I'm trying to port the Accidental Noise library from C# to Lua. I encounter an issue when trying to port the FNV-1A algorithm. The result of the multiplication with the prime doesn't match when using same input values.
First I'd like to show the C# code of the algorithm:
// The "new" FNV-1A hashing
private const UInt32 FNV_32_PRIME = 0x01000193;
private const UInt32 FNV_32_INIT = 2166136261;
public static UInt32 FNV32Buffer(Int32[] uintBuffer, UInt32 len)
{
//NOTE: Completely untested.
var buffer = new byte[len];
Buffer.BlockCopy(uintBuffer, 0, buffer, 0, buffer.Length);
var hval = FNV_32_INIT;
for (var i = 0; i < len; i++)
{
hval ^= buffer[i];
hval *= FNV_32_PRIME;
}
return hval;
}
This function is called as such (simplified) elsewhere in the codebase:
public static UInt32 HashCoordinates(Int32 x, Int32 y, Int32 seed)
{
Int32[] d = { x, y, seed };
return FNV32Buffer(d, sizeof(Int32) * 3);
}
I noticed the sizeof(Int32) result is always multiplied by the number of elements in the Int32[] array. In this case (on my machine) the result is 12, which causes the buffer size in the FNV32Buffer function to be an array of 12 bytes.
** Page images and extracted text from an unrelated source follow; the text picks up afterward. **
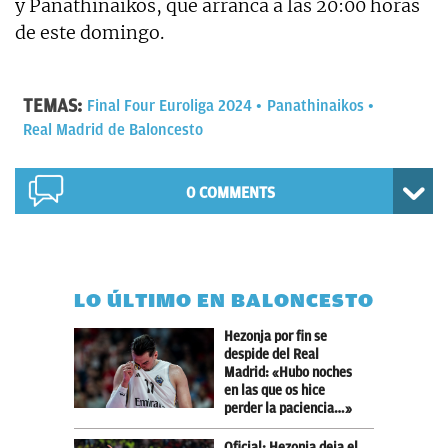
y Panathinaikos, que arranca a las 20:00 horas
de este domingo.
TEMAS:
Final Four Euroliga 2024
Panathinaikos
Real Madrid de Baloncesto
0 COMMENTS
LO ÚLTIMO EN BALONCESTO
Hezonja por fin se
despide del Real
Madrid: «Hubo noches
en las que os hice
perder la paciencia…»
Oficial: Hezonja deja el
Inside the for loop we see the following:
- A bitwise XOR operation is performed on
hval hvalis multiplied by a prime number
The result of the multiply operation doesn't match with the result of my Lua implementation.
My Lua implementation is as such:
local FNV_32_PRIME = 0x01000193
local FNV_32_INIT = 0x811C9DC5
local function FNV32Buffer(buffer)
local bytes = {}
for _, v in ipairs(buffer) do
local b = toBits(v, 32)
for i = 1, 32, 8 do
bytes[#bytes + 1] = string.sub(b, i, i + 7)
end
end
local hash = FNV_32_INIT
for i, v in ipairs(bytes) do
hash = bit.bxor(hash, v)
hash = hash * FNV_32_PRIME
end
return hash
end
I don't supply the buffer length in my implementation as Lua's Bitwise operators always work on 32-bit signed integers.
In my implementation I create a bytes array and for each number in the buffer table I extract the bytes. When comparing the C# and Lua byte arrays I get mostly similar results:
| byte # | C# | Lua |
|---|---|---|
| 1 | 00000000 |
00000000 |
| 2 | 00000000 |
00000000 |
| 3 | 00000000 |
00000000 |
| 4 | 00000000 |
00000000 |
| 5 | 00000000 |
00000000 |
| 6 | 00000000 |
00000000 |
| 7 | 00000000 |
00000000 |
| 8 | 00000000 |
00000000 |
| 9 | 00101100 |
00000000 |
| 10 | 00000001 |
00000000 |
| 11 | 00000000 |
00000001 |
| 12 | 00000000 |
00101100 |
It seems due to endianness the byte ordering is different, but this I can change. I don't believe this has anything to do with my issue right now.
For the C# and Lua byte arrays, I loop through each byte and perform the FNV-1A algorithm on each byte.
When using the values {0, 0, 300} (x, y, seed) as input for the C# and Lua functions I get the following results after the first iteration of the FNV hashing loop is finished:
C#: 00000101_00001100_01011101_00011111 (84696351)
Lua: 01111110_10111100_11101000_10111000 (2126309560)
As can be seen the result after just the first hashing loop are very different. From debugging I can see the numbers diverge when multiplying with the prime. I believe the cause could be that Lua uses signed numbers by default, whereas the C# implementation works on unsigned integers. Or perhaps the results are different due to differences in endianness?
I did read that Lua uses unsigned integers when working with hex literals. Since FNV_32_PRIME is a hex literal, I guess it should work the same as the C# implementation, yet the end result differs.
How can I make sure the Lua implementation matches the results of the C# implementation?
LuaJIT supports CPU native datatypes.
64-bit values (suffixed with
LL) are used to avoid precision loss of multiplication result.